Live checkpoint with criu or docker for game applications


I have a problem regarding live checkpointing and restoring using criu and docker.

Currently I am using ubuntu 16.04 and I want to implement a feature to make users checkpoint their current game application states. For example, the user can checkpoint anytime when playing the game. However, it failed when I tried to use criu dump with the game written by sfml.

To be more specific, I used a game written in sfml and criu 2.x under ubuntu 16.04. When I start the game, I tried to use the dump functionality provided by criu as the following:

criu dump -D img -t 2833 --shell-job --tcp-established --ext-unix-sk --external unix[33323] --external unix[33326] --external unix[33316] --external unix[33317]
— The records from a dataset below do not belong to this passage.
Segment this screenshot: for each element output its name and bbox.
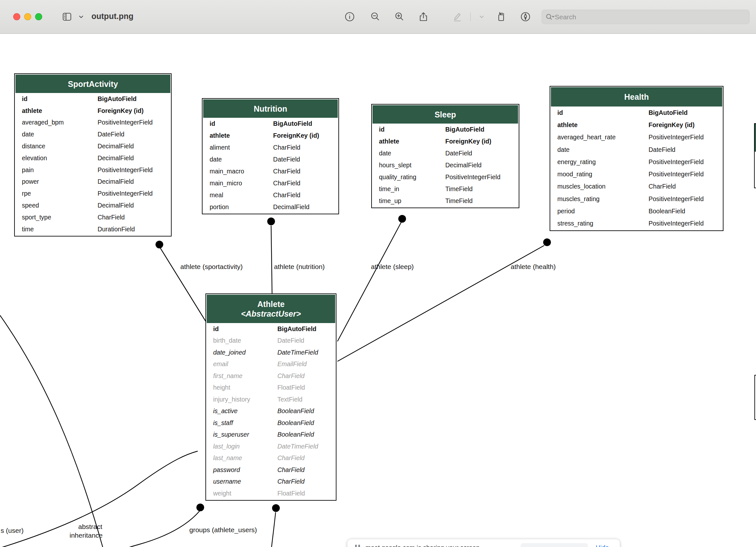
field-name: id xyxy=(207,325,219,333)
info-icon[interactable] xyxy=(344,11,355,23)
zoom-in-icon[interactable] xyxy=(393,11,405,23)
field-type: PositiveIntegerField xyxy=(648,195,704,203)
field-type: CharField xyxy=(277,454,305,462)
table-row: emailEmailField xyxy=(207,358,335,370)
chevron-down-icon[interactable] xyxy=(75,11,83,23)
edge-label: inheritance xyxy=(70,532,103,539)
field-type: CharField xyxy=(277,478,305,485)
table-sleep: Sleep idBigAutoFieldathleteForeignKey (i… xyxy=(371,104,519,208)
edge-dot-nutrition xyxy=(267,218,275,225)
share-message: meet.google.com is sharing your screen xyxy=(365,544,480,547)
edge-groups-athlete-users xyxy=(86,511,200,547)
table-row: main_microCharField xyxy=(203,177,338,189)
table-row: last_loginDateTimeField xyxy=(207,440,335,452)
table-row: heightFloatField xyxy=(207,382,335,394)
markup-pencil-icon[interactable] xyxy=(451,11,463,23)
field-type: DecimalField xyxy=(98,143,134,150)
table-row: averaged_bpmPositiveIntegerField xyxy=(15,117,170,129)
field-name: athlete xyxy=(203,132,230,139)
table-row: periodBooleanField xyxy=(551,205,722,217)
edge-label: athlete (sleep) xyxy=(371,263,414,271)
field-type: CharField xyxy=(648,183,676,190)
table-title: Nutrition xyxy=(254,104,287,114)
table-row: mealCharField xyxy=(203,189,338,201)
hide-link[interactable]: Hide xyxy=(596,544,609,547)
field-name: is_staff xyxy=(207,419,233,427)
field-name: rpe xyxy=(15,190,31,197)
edge-label: athlete (health) xyxy=(511,263,556,271)
table-row: stress_ratingPositiveIntegerField xyxy=(551,218,722,230)
table-row: weightFloatField xyxy=(207,487,335,499)
field-type: CharField xyxy=(273,144,300,151)
table-header: SportActivity xyxy=(15,75,170,93)
field-type: CharField xyxy=(98,214,125,221)
field-type: PositiveIntegerField xyxy=(648,158,704,166)
chevron-down-icon[interactable] xyxy=(476,11,484,23)
field-type: CharField xyxy=(277,466,305,474)
field-name: first_name xyxy=(207,372,242,380)
table-row: powerDecimalField xyxy=(15,176,170,188)
table-row: date_joinedDateTimeField xyxy=(207,346,335,358)
field-name: id xyxy=(15,95,27,103)
field-type: CharField xyxy=(277,372,305,380)
stop-sharing-button[interactable]: Stop sharing xyxy=(521,543,588,547)
sidebar-toggle-button[interactable] xyxy=(61,11,73,23)
table-row: idBigAutoField xyxy=(373,124,518,136)
close-button[interactable] xyxy=(13,13,20,20)
table-row: idBigAutoField xyxy=(203,118,338,130)
field-name: date xyxy=(551,146,570,154)
field-name: username xyxy=(207,478,241,485)
rotate-icon[interactable] xyxy=(496,11,507,23)
table-row: main_macroCharField xyxy=(203,165,338,177)
table-row: quality_ratingPositiveIntegerField xyxy=(373,171,518,183)
partial-table-right-bottom xyxy=(754,375,756,420)
field-type: PositiveIntegerField xyxy=(98,190,153,197)
toolbar-divider xyxy=(470,12,471,21)
field-name: height xyxy=(207,384,230,391)
table-header: Nutrition xyxy=(203,99,338,118)
edge-dot-bottom xyxy=(272,504,280,512)
table-title: SportActivity xyxy=(68,79,118,89)
edge-label: s (user) xyxy=(1,527,24,534)
edge-dot-sportactivity xyxy=(156,241,163,249)
minimize-button[interactable] xyxy=(24,13,31,20)
table-row: muscles_ratingPositiveIntegerField xyxy=(551,193,722,205)
field-name: is_superuser xyxy=(207,431,249,438)
window-title: output.png xyxy=(91,12,134,21)
field-type: DecimalField xyxy=(445,162,482,169)
edge-label: abstract xyxy=(78,523,102,531)
table-row: birth_dateDateField xyxy=(207,335,335,347)
search-input[interactable] xyxy=(555,13,749,21)
field-type: BigAutoField xyxy=(648,109,687,117)
table-title: Sleep xyxy=(435,110,456,119)
share-icon[interactable] xyxy=(418,11,429,23)
field-name: id xyxy=(551,109,563,117)
table-row: dateDateField xyxy=(551,144,722,156)
field-name: athlete xyxy=(373,138,399,145)
zoom-out-icon[interactable] xyxy=(369,11,381,23)
table-title: Health xyxy=(624,92,649,102)
field-name: pain xyxy=(15,166,34,174)
table-subtitle: <AbstractUser> xyxy=(241,309,301,318)
markup-pen-circle-icon[interactable] xyxy=(520,11,531,23)
table-row: athleteForeignKey (id) xyxy=(373,136,518,147)
table-header: Health xyxy=(551,87,722,107)
field-name: last_login xyxy=(207,443,240,450)
field-type: CharField xyxy=(273,192,300,199)
field-type: ForeignKey (id) xyxy=(648,121,695,129)
field-type: PositiveIntegerField xyxy=(648,220,704,227)
search-field[interactable] xyxy=(542,10,750,24)
table-row: idBigAutoField xyxy=(551,107,722,119)
field-name: id xyxy=(203,120,215,127)
field-name: muscles_rating xyxy=(551,195,600,203)
field-name: password xyxy=(207,466,240,474)
window-controls xyxy=(13,13,42,20)
field-name: muscles_location xyxy=(551,183,606,190)
field-type: ForeignKey (id) xyxy=(273,132,319,139)
pause-icon[interactable] xyxy=(355,545,360,547)
table-row: rpePositiveIntegerField xyxy=(15,188,170,200)
table-rows: idBigAutoFieldathleteForeignKey (id)aver… xyxy=(551,107,722,230)
table-header: Sleep xyxy=(373,105,518,124)
field-type: DateField xyxy=(98,131,124,138)
maximize-button[interactable] xyxy=(35,13,42,20)
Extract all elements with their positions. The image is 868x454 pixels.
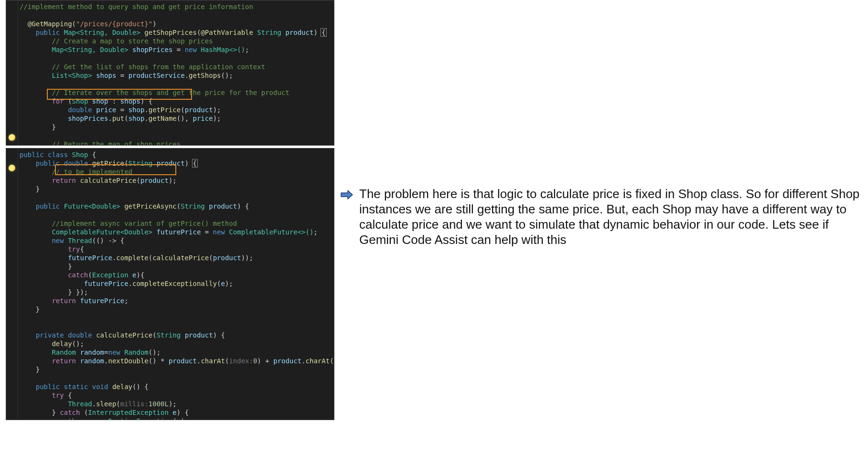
code-block-shop: public class Shop { public double getPri…	[6, 148, 334, 420]
code-content: //implement method to query shop and get…	[6, 0, 334, 146]
lightbulb-icon[interactable]	[9, 134, 15, 141]
lightbulb-icon[interactable]	[9, 165, 15, 171]
code-content: public class Shop { public double getPri…	[6, 148, 334, 420]
gutter	[6, 148, 18, 420]
comment: //implement method to query shop and get…	[20, 3, 253, 11]
code-block-controller: //implement method to query shop and get…	[6, 0, 334, 146]
explanation-text: The problem here is that logic to calcul…	[359, 186, 861, 247]
gutter	[6, 0, 18, 145]
annotation: @GetMapping	[28, 20, 72, 28]
arrow-right-icon	[340, 190, 354, 200]
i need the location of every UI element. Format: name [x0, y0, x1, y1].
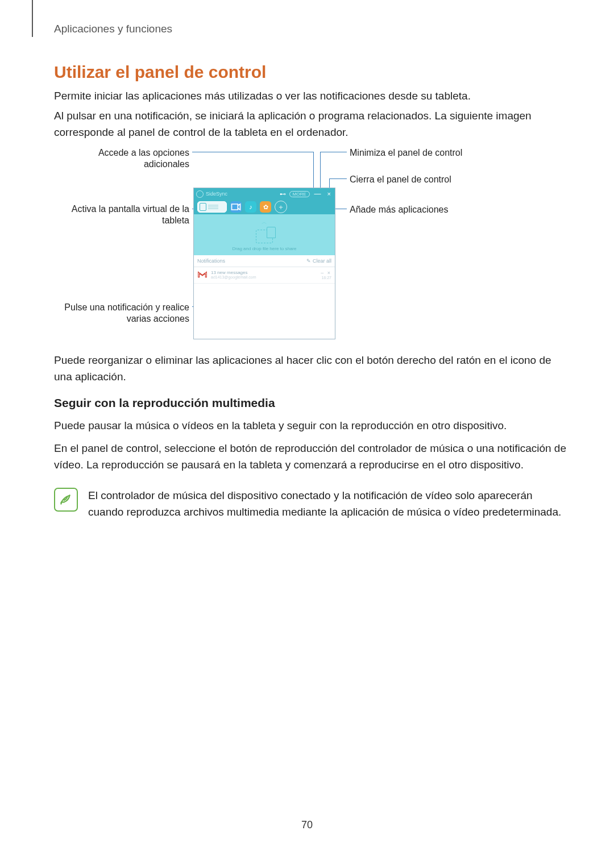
callout-notif: Pulse una notificación y realice varias …: [54, 302, 189, 325]
clear-icon: ✎: [306, 258, 311, 264]
chevron-up-icon: ︿: [262, 218, 267, 226]
heading-1: Utilizar el panel de control: [54, 63, 266, 82]
close-button[interactable]: ×: [326, 190, 333, 197]
file-share-icon: [256, 230, 273, 243]
notifications-header: Notifications ✎ Clear all: [194, 255, 335, 267]
connector: [313, 152, 314, 188]
virtual-screen-button[interactable]: [197, 201, 227, 213]
notif-title: 13 new messages: [211, 270, 317, 275]
tablet-icon: [200, 203, 206, 211]
connector: [192, 152, 313, 152]
notifications-label: Notifications: [197, 258, 225, 264]
notif-time: 18:27: [321, 276, 331, 280]
page-number: 70: [0, 819, 614, 831]
paragraph: Al pulsar en una notificación, se inicia…: [54, 108, 567, 140]
app-title: SideSync: [206, 191, 277, 197]
paragraph: Puede pausar la música o vídeos en la ta…: [54, 418, 567, 434]
running-header: Aplicaciones y funciones: [54, 23, 172, 35]
paragraph: Puede reorganizar o eliminar las aplicac…: [54, 352, 567, 385]
connector: [329, 178, 347, 179]
note-text: El controlador de música del dispositivo…: [88, 488, 567, 520]
heading-2: Seguir con la reproducción multimedia: [54, 396, 275, 410]
callout-close: Cierra el panel de control: [350, 174, 497, 185]
more-button[interactable]: MORE: [289, 191, 310, 197]
app-tile[interactable]: ♪: [245, 201, 256, 213]
notif-controls[interactable]: – ×: [321, 270, 331, 276]
gmail-icon: [197, 269, 208, 280]
callout-minimize: Minimiza el panel de control: [350, 147, 497, 159]
callout-addapps: Añade más aplicaciones: [350, 204, 497, 215]
notification-item[interactable]: 13 new messages ad1413@googlemail.com – …: [194, 267, 335, 284]
note-icon: [54, 488, 78, 512]
share-dropzone[interactable]: ︿ Drag and drop file here to share: [194, 214, 335, 255]
notif-subtitle: ad1413@googlemail.com: [211, 275, 317, 279]
clear-all-button[interactable]: Clear all: [313, 258, 331, 264]
app-launcher-row: ♪ ✿ +: [194, 200, 335, 214]
app-tile[interactable]: [230, 201, 242, 213]
callout-options: Accede a las opciones adicionales: [54, 147, 189, 170]
share-label: Drag and drop file here to share: [233, 246, 297, 251]
callout-mirror: Activa la pantalla virtual de la tableta: [54, 203, 189, 226]
paragraph: En el panel de control, seleccione el bo…: [54, 441, 567, 473]
app-titlebar: SideSync ⊷ MORE — ×: [194, 188, 335, 200]
connector: [320, 152, 347, 152]
sidesync-panel-mock: SideSync ⊷ MORE — × ♪ ✿ + ︿ Drag and dro…: [193, 188, 335, 339]
note-block: El controlador de música del dispositivo…: [54, 488, 567, 520]
connector: [320, 152, 321, 188]
usb-icon: ⊷: [280, 190, 286, 198]
paragraph: Permite iniciar las aplicaciones más uti…: [54, 88, 567, 105]
control-panel-diagram: Accede a las opciones adicionales Activa…: [54, 144, 567, 343]
minimize-button[interactable]: —: [312, 190, 323, 198]
refresh-icon: [196, 190, 204, 198]
page-margin-line: [32, 0, 33, 37]
add-app-button[interactable]: +: [275, 201, 287, 213]
app-tile[interactable]: ✿: [260, 201, 271, 213]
It seems that criu memory and file dump does not support live checkpointing some specific devices such as video card with the path: /dev/dri/card0. Thus, I modified the criu source code to make it skip some part of devices when some unsupported devices are encountered:

criu/parse_proc.c, line 721

However, an error happened when I was trying to restore with the following command:

criu restore -D img -t 2833 --shell-job --tcp-established --ext-unix-sk --inherit-fd fd[10]:socket:[33326] --inherit-fd fd[3]:socket:[33316] --inherit-fd fd[7]:socket:[33317] --inherit-fd fd[8]:pipe:[33323] --inherit-fd fd[9]:pipe:[33323]

The error message says:

Error (criu/files.c:1477): Can't fstat inherit fd 10: Bad file descriptor

I think docker also cannot handle it because it's live checkpointing mechanism is built on top of criu. I was wondering is there any possible way to handle it or does anyone did such things before in docker?

Thanks


Solution

  • Using Docker CLI for checkpointing and restoring is much easier and less problems. You can try: https://forums.docker.com/t/docker-checkpoint-restore-on-another-host/27427/2 and https://github.com/docker/cli/blob/master/experimental/checkpoint-restore.md

    Specifically, the experimental mode in docker has to be enabled. Checkpoint:

    sudo docker checkpoint create --checkpoint-dir=<dir-checkpoint-files> <container-ID> <checkpoint-name>
    

    Restore:

    sudo docker create --name <container-name> <container-image> 
    sudo docker start --checkpoint=<checkpoint-name> --checkpoint-dir=<dir-checkpoint-files> <container-name>
    

    I tried to use criu for checkpointing and restoring; however, it caused a lot of problem like your.